Being Human, brillamment interprétée par l'ensemble de son casting, a été créée et façonnée par Toby Whithouse. C'est une série à découvrir (en français sous le titre complètement injustifié de Being Human: La Confrérie de l'Étrange) qui saura vous faire passer des rires aux larmes (et vice-versa) mais qui est aussi là pour nous poser des questions sans nous en livrer les réponses. Cet article ne se veut en aucun cas comme une interprétation officielle de la série ou comme un décodage, mais plutôt comme quelque chose de très personnel. Rares sont les séries qui parviennent autant à m'impliquer émotionellement et intellectuellement (sinon ce blog pullulerait d'articles).
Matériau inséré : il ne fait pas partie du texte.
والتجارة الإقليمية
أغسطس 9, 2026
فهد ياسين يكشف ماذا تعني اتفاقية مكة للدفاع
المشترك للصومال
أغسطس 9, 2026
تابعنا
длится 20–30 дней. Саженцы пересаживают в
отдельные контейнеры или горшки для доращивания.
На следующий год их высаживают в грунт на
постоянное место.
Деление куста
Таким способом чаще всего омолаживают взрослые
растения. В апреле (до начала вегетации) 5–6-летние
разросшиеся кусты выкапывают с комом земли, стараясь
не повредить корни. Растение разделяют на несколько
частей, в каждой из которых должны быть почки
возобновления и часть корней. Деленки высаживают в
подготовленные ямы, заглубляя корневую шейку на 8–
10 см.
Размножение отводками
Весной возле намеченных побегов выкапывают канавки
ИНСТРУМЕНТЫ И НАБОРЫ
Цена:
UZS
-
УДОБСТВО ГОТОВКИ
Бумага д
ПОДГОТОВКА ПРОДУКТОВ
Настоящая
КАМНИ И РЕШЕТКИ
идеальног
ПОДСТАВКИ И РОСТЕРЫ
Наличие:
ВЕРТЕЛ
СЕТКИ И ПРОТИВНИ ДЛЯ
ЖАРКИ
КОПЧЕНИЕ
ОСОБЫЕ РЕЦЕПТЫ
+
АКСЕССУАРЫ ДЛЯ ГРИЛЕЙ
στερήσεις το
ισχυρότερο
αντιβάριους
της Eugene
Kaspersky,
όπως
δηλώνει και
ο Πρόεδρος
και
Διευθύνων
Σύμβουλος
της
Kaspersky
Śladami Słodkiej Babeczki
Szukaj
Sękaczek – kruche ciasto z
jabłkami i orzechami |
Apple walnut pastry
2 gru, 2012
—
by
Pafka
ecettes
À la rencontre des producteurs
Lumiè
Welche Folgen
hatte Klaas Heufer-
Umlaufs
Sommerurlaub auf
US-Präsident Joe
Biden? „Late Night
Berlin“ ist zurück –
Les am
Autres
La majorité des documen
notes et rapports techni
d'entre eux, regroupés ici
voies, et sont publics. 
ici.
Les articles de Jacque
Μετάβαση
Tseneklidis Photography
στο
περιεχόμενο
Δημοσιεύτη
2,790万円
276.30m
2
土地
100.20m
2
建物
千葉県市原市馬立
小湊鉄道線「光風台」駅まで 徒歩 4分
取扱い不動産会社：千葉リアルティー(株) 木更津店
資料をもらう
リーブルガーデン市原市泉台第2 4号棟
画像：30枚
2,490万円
J'attends avec impatience la saison 4. Il faut savoir qu'un remake est en cours de production aux Etats-Unis, il a cela d'intéressant qu'il n'est pas un simple copié-collé et se permet donc d'étudier certaines problématiques avec des éclairages différents (notamment le rapport de George à sa famille d'origine) et en déviant de temps à autres de la trame anglaise (par contre Sam Witwer, si tu me lis, il y a des chances que tu doives chercher du boulot, dans deux ans ton personnage risque de se faire tuer en fin de saison 3, petit conseil d'ami. De rien ça me fait plaisir. Bisou.) Sur ce je vais me faire un épisode de Glee (ben oui, il faut aussi décompresser du bulbe de temps en temps).